Many of us knew that most of the homeless would come in from the cold to hang out in warmer spots like McDonald's or on the subway. But what do you know? The canvassing 101 instructions disallowed any counting of homeless folks that would be inside an establishment or riding a subway car. So, after canvassing from midnight to 2:30 AM, checking the parks near Coney Island Creek, under the Belt Parkway and the areas around Keyspan Park and the Aquarium, our team found...no one. Other teams sent to gated communities found no one on their high-security streets either.
DHS Press Secretary Tanya Valle-Batista later defended the cold-night count to the Update with some tortured logic. The count is done specifically in winter "because the assumption is, if you're living on the streets during extreme, unaccommodating weather, you are part of the population we most need to reach," she told us. DHS wouldn't comment on the police sweep because it involved another city agency!
DHS also told us that to ensure that the final estimate is as accurate as possible, they employ 200 "decoys" to pose as homeless, and the number of decoys that go undetected in the count will be used to estimate the percentage of homeless people not accounted for. We sure hope we missed some of those decoys....
At the end of the night, folks came back to PS 100 to turn in their surveys and sign out. Volunteers were given a T-shirt for their efforts and a photocopied letter from Mayor Bloomberg thanking them for their participation. It read, "Last year's count estimated 3,843 unsheltered individuals living in streets, parks, subways, and other public spaces—a 13 percent year-to-year decrease from HOPE 2005. This count is critical to helping us evaluate the effectiveness of our current strategies to overcome street homelessness as well as developing appropriate housing resources for the most vulnerable New Yorkers." (The final estimate will be available in April; it takes 60 to 90 days to tally the numbers).
Thanks for the T-shirt, but the bottom line is that HOPE is not designed to find the folks living on our streets desperately in need of the permanent and affordable housing that this city has yet to build—the folks that roam stores and eateries all day, the throngs we see living on the streets in shantytowns from early spring through late fall. Mr. Mayor, your reported numbers will appear to have gone down, not only because of this city's beefed up outreach efforts but because you are gathering data from a flawed process. A businessman should know better.
ON A BRIGHTER NOTE... AFTER 12 LONG YEARS, THE FLOOD GATES OF SECTION 8 HAVE BEEN REOPENED
On the morning of the homeless street count, Mayor Bloomberg and the NYC Housing Authority Chairman Tito Hernandez announced that after a 12-year drought, the city will be reopening the Section 8 voucher list for very low-income families in need of affordable housing.

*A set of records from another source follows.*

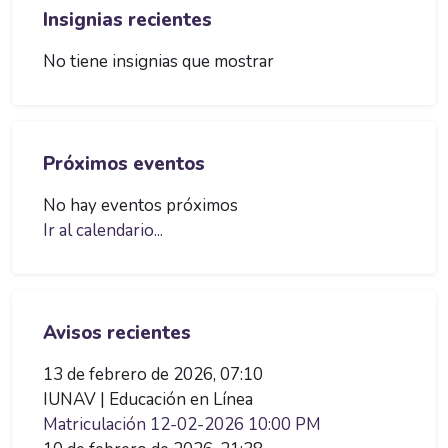
Insignias recientes
No tiene insignias que mostrar
Salta Próximos eventos
Próximos eventos
No hay eventos próximos
Ir al calendario...
Salta Avisos recientes
Avisos recientes
13 de febrero de 2026, 07:10
IUNAV | Educación en Línea
Matriculación 12-02-2026 10:00 PM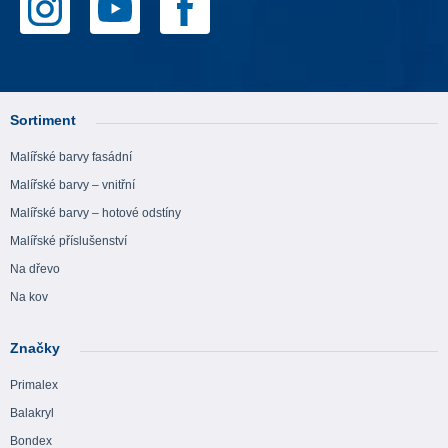
Sortiment
Malířské barvy fasádní
Malířské barvy – vnitřní
Malířské barvy – hotové odstíny
Malířské příslušenství
Na dřevo
Na kov
Značky
Primalex
Balakryl
Bondex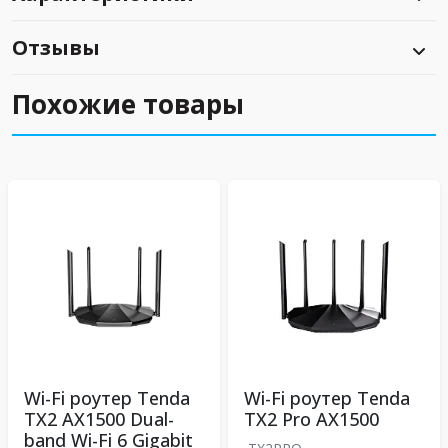
Отзывы
Похожие товары
Wi-Fi роутер Tenda
Wi-Fi роутер Tenda
TX2 AX1500 Dual-
TX2 Pro АX1500
band Wi-Fi 6 Gigabit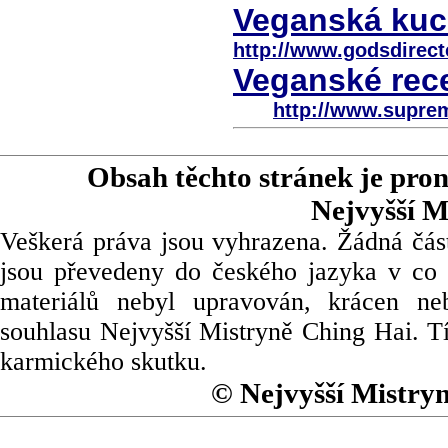
Veganská kuch
http://www.godsdirect
Veganské rece
http://www.supre
Obsah těchto stránek je pro
Nejvyšší M
Veškerá práva jsou vyhrazena. Žádná část
jsou převedeny do českého jazyka v co 
materiálů nebyl upravován, krácen ne
souhlasu Nejvyšší Mistryně Ching Hai. Tí
karmického skutku.
© Nejvyšší Mistry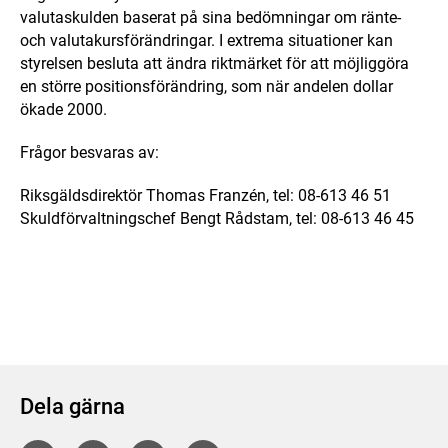
valutaskulden baserat på sina bedömningar om ränte-
och valutakursförändringar. I extrema situationer kan
styrelsen besluta att ändra riktmärket för att möjliggöra
en större positionsförändring, som när andelen dollar
ökade 2000.
Frågor besvaras av:
Riksgäldsdirektör Thomas Franzén, tel: 08-613 46 51
Skuldförvaltningschef Bengt Rådstam, tel: 08-613 46 45
Dela gärna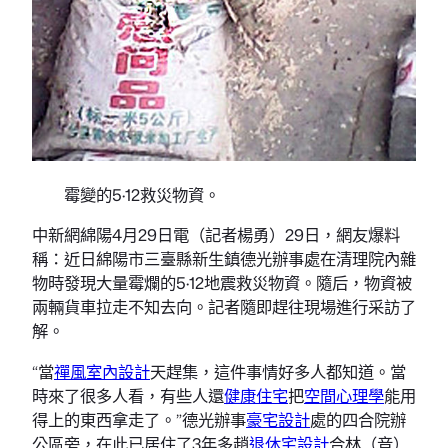
霉變的5·12救災物資。
中新網綿陽4月29日電（記者楊勇）29日，網友爆料
稱：近日綿陽市三臺縣新生鎮德光辦事處在清理院內雜
物時發現大量霉爛的5·12地震救災物資。隨后，物資被
兩輛貨車拉走不知去向。記者隨即趕往現場進行采訪了
解。
“當
禪風室內設計
天趕集，這件事情好多人都知道。當
時來了很多人看，有些人還
健康住宅
把
空間心理學
能用
得上的東西拿走了。”德光辦事
豪宅設計
處的四合院辦
公區旁，在此已居住了3年多趙
退休宅設計
合林（音）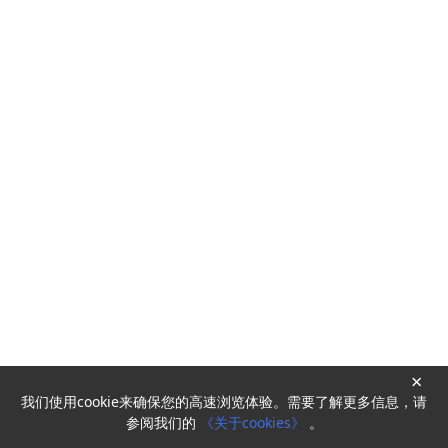
×
我们使用cookie来确保您的高速浏览体验。需要了解更多信息，请
Powered by
HyperKitty
参阅我们的
《关于cookies》
。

During a press conference in Queens, the Administration told the public that 22,000 new Section 8 applications will be available at all New York City Housing Authority (NYCHA) Borough Application Offices and Management Offices. These locations can be found by calling 311. All completed applications can be sent in immediately but NYCHA will not begin to process them until February 12, 2007. They will not accept any application postmarked after May 14 so the time to act is now!